Afficher ses faiblesses, c’est un autre stéréotype de genre qu’on accorde plus volontiers aux femmes. Mais contrairement aux idées reçues, c’est justement ce qui les rend plus fortes et leur permet de mieux vivre leurs difficultés. Un constat que pointent aujourd’hui plusieurs études, que reprend notamment la philosophe Olivia Gazalé dans son ouvrage Le mythe de la virilité (2017), soulignant que “les hommes ne semblent pas réaliser que beaucoup de leurs problèmes viennent des archétypes de ce modèle unique du surhomme qui aboutit à une décompensation”. Et donc à des comportements risqués.

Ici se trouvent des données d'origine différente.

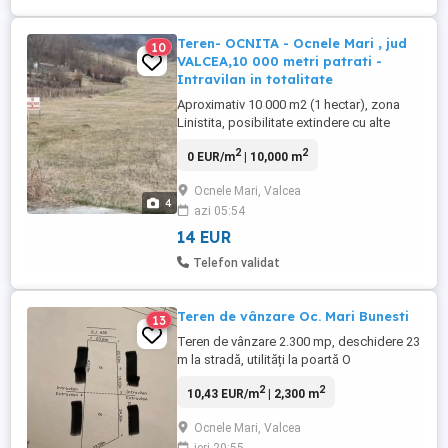
Teren- OCNITA - Ocnele Mari , jud
10
VALCEA,10 000 metri patrati -
Intravilan in totalitate
Aproximativ 10 000 m2 (1 hectar), zona
Linistita, posibilitate extindere cu alte
suprafete plane in apropiere,posibilitate
2
2
0 EUR/m
| 10,000 m
montare panouri solare, parc fotovoltaic,
trasee sportive pt. PLIMBARE CU ATV-ul,
Ocnele Mari, Valcea
vedere spre S. E.; Ocnele Mari,
4
azi 05:54
VL,Construibil, Zona Slatioarele, aproape
de Biserica SF Nicolae, ...
14 EUR
Telefon validat
Teren de vânzare Oc. Mari Bunesti
13
Teren de vânzare 2.300 mp, deschidere 23
m la stradă, utilități la poartă O
oportunitate excelentă de investiție! Vând
2
2
10,43 EUR/m
| 2,300 m
teren situat într-o zonă liniștită, cu acces
facil, având o suprafață totală de 2.300
Ocnele Mari, Valcea
mp, ideal pentru diverse utilizări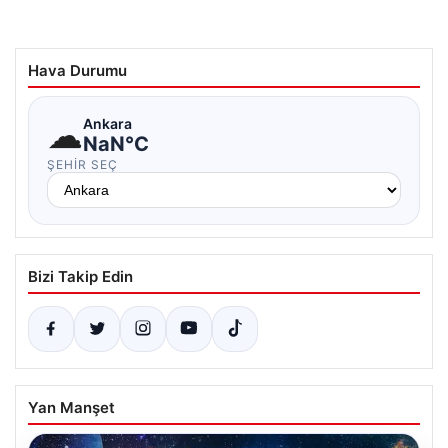
Hava Durumu
☁
Ankara
NaN°C
ŞEHIR SEÇ
Bizi Takip Edin
Yan Manşet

Une décompensation loin d’être anodine car, aujourd’hui en France, le taux de suicide masculin est 3 fois plus élevé que le taux de suicide des femmes. Un constat similaire en Grande-Bretagne où le suicide est également la première cause de mortalité masculine avant 34 ans. Des chiffres que l’on retrouve également en Australie et au Canada.

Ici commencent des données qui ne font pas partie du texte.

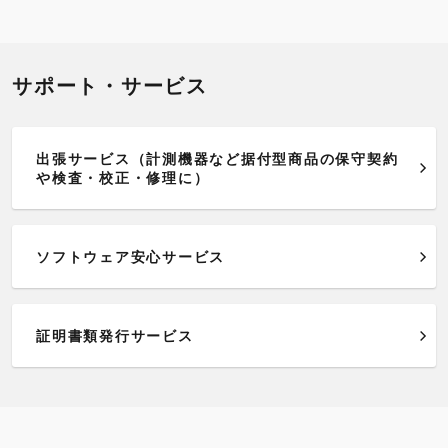
サポート・サービス
出張サービス（計測機器など据付型商品の保守契約
や検査・校正・修理に）
ソフトウェア安心サービス
証明書類発行サービス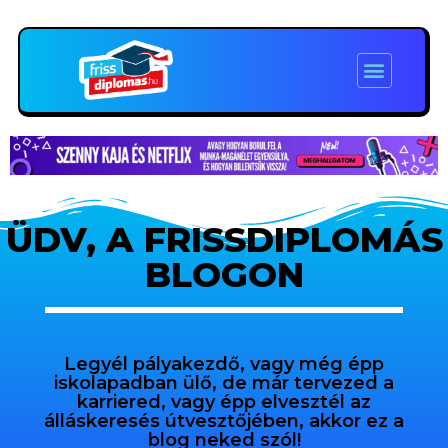
ÜDV, A FRISSDIPLOMÁS
BLOGON
Legyél pályakezdő, vagy még épp
iskolapadban ülő, de már tervezed a
karriered, vagy épp elvesztél az
álláskeresés útvesztőjében, akkor ez a
blog neked szól!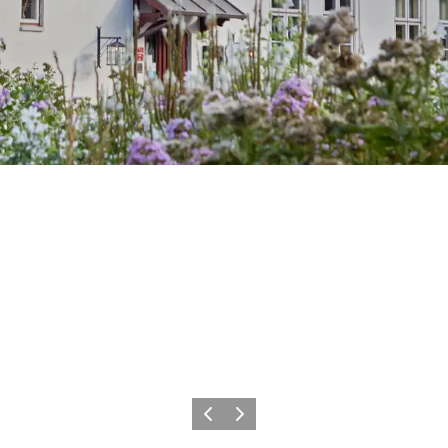
Forrige
Næste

Les hommes sont 3 fois plus exposés que les femmes au risque de burn-out
Après deux ans de crise sanitaire, une récente étude réalisée par OpinionWay pour le cabinet Empreinte Humaine, a mis des chiffres concrets sur l’augmentation de la détresse psychologique au travail. Le burn-out toucherait aujourd’hui une part édifiante de la population française : 2,5 millions de personnes.
Et là aussi, ce sont bien les hommes qui sont majoritaires dans cette situation, comptant pour 53% du total. Un chiffre qui confirme donc que le burn-out touche davantage la population masculine… bien que de nombreux clichés jugent encore ce phénomène comme “plutôt féminin”.

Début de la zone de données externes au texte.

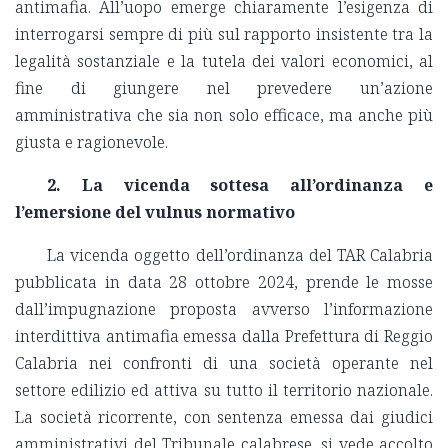
antimafia. All’uopo emerge chiaramente l’esigenza di
interrogarsi sempre di più sul rapporto insistente tra la
legalità sostanziale e la tutela dei valori economici, al
fine di giungere nel prevedere un’azione
amministrativa che sia non solo efficace, ma anche più
giusta e ragionevole.
2. La vicenda sottesa all’ordinanza e
l’emersione del vulnus normativo
La vicenda oggetto dell’ordinanza del TAR Calabria
pubblicata in data 28 ottobre 2024, prende le mosse
dall’impugnazione proposta avverso l’informazione
interdittiva antimafia emessa dalla Prefettura di Reggio
Calabria nei confronti di una società operante nel
settore edilizio ed attiva su tutto il territorio nazionale.
La società ricorrente, con sentenza emessa dai giudici
amministrativi del Tribunale calabrese, si vede accolto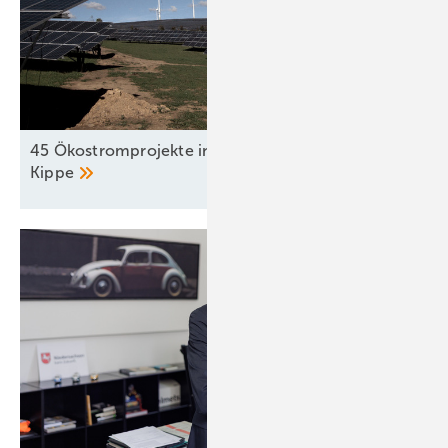
45 Ökostromprojekte in Kroatien stehen auf der
Kippe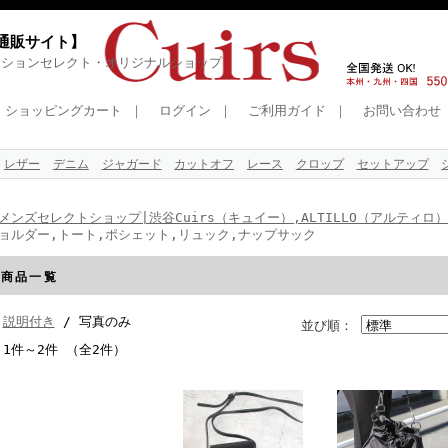
式通販サイト】
ッションセレクト・オリジナルショップ
ショッピングカート
｜
ログイン
｜
ご利用ガイド
｜
お問い合わせ
レザー
デニム
ジャガード
カットオフ
レース
クロップ
セットアップ
メンズセレクトショップ|渋谷Cuirs（キュイー）,ALTILLO（アルティロ
ョルダー,トート,ポシェット,リュック,ナップサック
商品一覧
説明付き
/ 写真のみ
並び順：
1件～2件 （全2件）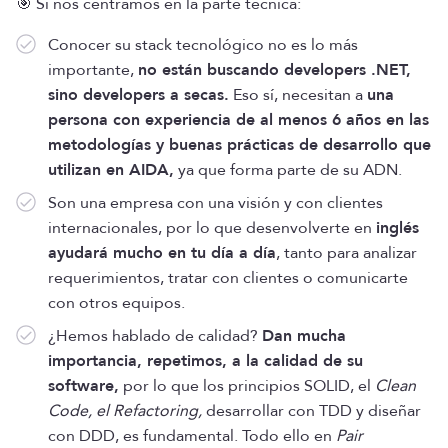
🎯 Si nos centramos en la parte técnica:
Conocer su stack tecnológico no es lo más
importante,
no están buscando developers .NET,
sino developers a secas.
Eso sí, necesitan a
una
persona con experiencia de al menos 6 años en las
metodologías y buenas prácticas de desarrollo que
utilizan en AIDA,
ya que forma parte de su ADN.
Son una empresa con una visión y con clientes
internacionales, por lo que desenvolverte en
inglés
ayudará mucho en tu día a día
, tanto para analizar
requerimientos, tratar con clientes o comunicarte
con otros equipos.
¿Hemos hablado de calidad?
Dan mucha
importancia, repetimos, a la calidad de su
software,
por lo que los principios SOLID, el
Clean
Code, el Refactoring,
desarrollar con TDD y diseñar
con DDD, es fundamental. Todo ello en
Pair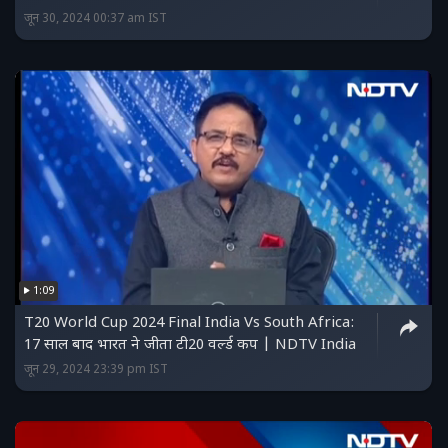
जून 30, 2024 00:37 am IST
1:09
T20 World Cup 2024 Final India Vs South Africa:
17 साल बाद भारत ने जीता टी20 वर्ल्ड कप | NDTV India
जून 29, 2024 23:39 pm IST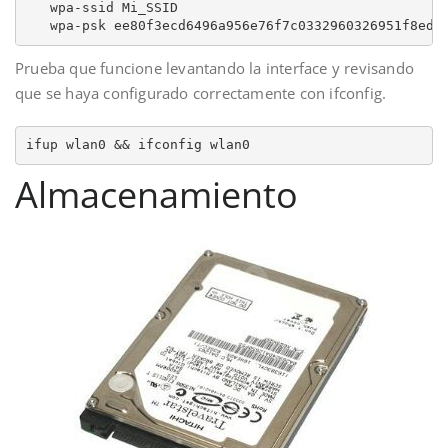
   wpa-ssid Mi_SSID

   wpa-psk ee80f3ecd6496a956e76f7c0332960326951f8ede
Prueba que funcione levantando la interface y revisando
que se haya configurado correctamente con ifconfig.
ifup wlan0 && ifconfig wlan0
Almacenamiento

La différence, c’est que, dans la majorité des cas, le burn-out masculin est un burn-out silencieux, car ils sont beaucoup moins enclins à l’avouer et le rendre public. “Quand les hommes rencontrent des difficultés, au travail ou ailleurs, ils ont moins tendance à en parler” explique ainsi l’enseignant américain John Malesic dans une tribune publiée par le New-York Times. Alors, faudrait-il voir davantage Bruce Willis chez le psy dans ces prochains films pour permettre aux garçons d’avouer leurs difficultés ?
Il semblerait que oui. En tout cas, une étude canadienne publiée récemment montrait par exemple que les hommes sont globalement deux fois plus nombreux que les femmes à n'avoir personne à qui se confier en cas de problème dans leur vie. Un vrai paradoxe quand on sait que le modèle masculin est souvent construit sur la base de l’homme fort qui est socialement très entouré.